Joan Rivers: A Piece of WorkReviewed By Rob Gonsalves
Posted 12/26/10 22:12:14
(Worth A Look)
Joan Rivers is not a happy woman, from the evidence in "Joan Rivers: A Piece of Work." She is driven — almost demonically driven — insecure, filled with anger. In other words, she's a comedian.Comedians are like rock stars in a lot of ways, but particularly in regards to longevity. Some burn out early (Mitch Hedberg, Greg Giraldo, Bill Hicks). And some hang in there well into their seventies, eighties, nineties. Joan Rivers turned 75 during the filming of this documentary. As I write this, she is 77. Jerry Lee Lewis is 75. I think Rivers might have more to talk about with Jerry Lee Lewis than with Jerry Lewis, who is 84, and who once infamously said that women aren't funny. Anyway, why focus on age? Partly because Rivers herself can't escape it. She hears, as one associate puts it, the ticking of the clock. She has five decades in show business, and she vehemently refuses to slow down or retire. She practically defines herself by how many dates are filled in on her gig schedule.
Rivers holds grudges and holds onto past traumas. She co-wrote and appeared in a play, Fun City, in 1972, and it got poisonous reviews on Broadway and closed in six days. So when she prepares her new stage show, Joan Rivers: A Work In Progress By A Life In Progress, she opens it in London. If it doesn't fly there, she will refuse to take it to New York. It gets lukewarm reviews. She kills it. She can't bear to go through a Fun City experience all over again. Roger Ebert wrote that Rivers "doesn't know fear." I think that's true onstage; I think that's the only place she doesn't know fear.

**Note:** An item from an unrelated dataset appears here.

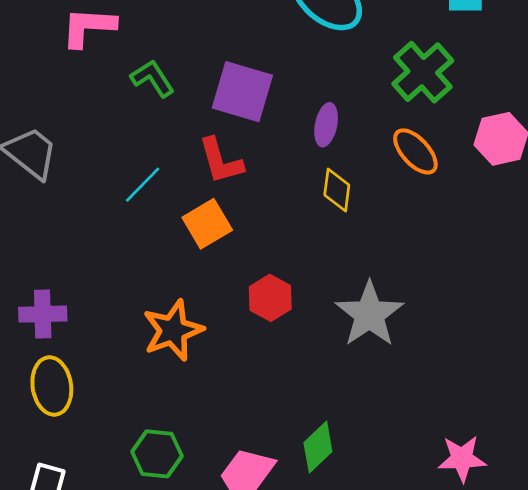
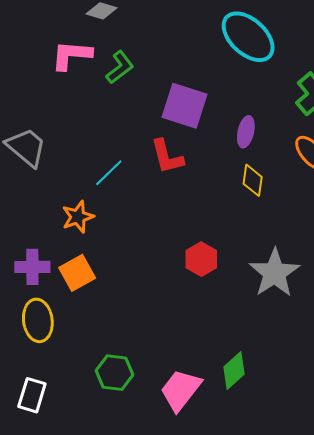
green L-shape: (152, 78) -> (120, 67), moved, turned 84
orange square: (207, 224) -> (77, 273), moved
orange star: (173, 330) -> (78, 217), moved, size x0.7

Offstage she knows it all too well.
Several times in the documentary, we hear Rivers announcing that she will do anything. Anything. Any demeaning commercial, any flyover hicksville gig. She did not voice the vagina character Vajoana (which looked and sounded like her) on the Comedy Central cartoon Drawn Together, but perhaps only because she wasn't asked to. "I've been a cunt all my life," she might have said; "I might as well play one."
Searching for a suspenseful narrative arc after Rivers torpedoes her own play, the film latches onto Rivers' appearance on Donald Trump's Celebrity Apprentice along with her daughter Melissa. Melissa got "fired" off the show and left amid much acrimony. Incensed, Rivers stayed on and ended up winning the competition. She sees this as a triumph, a life-saver, a way to stay in the game. From what I can tell, it doesn't seem to have affected her career one way or the other. People will still want her for what she can do, or they won't. Melissa, in the film, seems to be developing the same scowling mask as her mother. Neither of them seems happy, flitting from gig to gig, Joan badgering Melissa about her smoking and Melissa countering that she's cut down.
They both, I presume, live in the shadow of Melissa's father and Joan's husband, Edgar Rosenberg, who married Joan in 1965 and took his own life twenty-two years later. This came on the heels of the failure of Rivers' The Late Show Starring Joan Rivers, from which she was fired after several months, and which went on without her for about another year. Three months later, Edgar was dead; and the very fact of Rivers doing a talk show on a rival network cost her her relationship with her mentor, Johnny Carson, who never spoke to her again, and who, Rivers insinuates, made it impossible for Rivers to get any work on NBC until Celebrity Apprentice in 2009. Since Carson left The Tonight Show in 1992 and died in 2005, this seems unlikely, but what do I know?This is a woman who's taken any number of private and public punches and keeps on going. The portrait here is neither flattering nor unsympathetic. The structure and style reminded me a little of Kathy Griffin's "My Life on the D List" -- it feels like an 83-minute pilot for a Joan Rivers reality show, in which Joan, like Kathy, roves around endlessly looking for work, which really amounts to looking for love and reinforcement.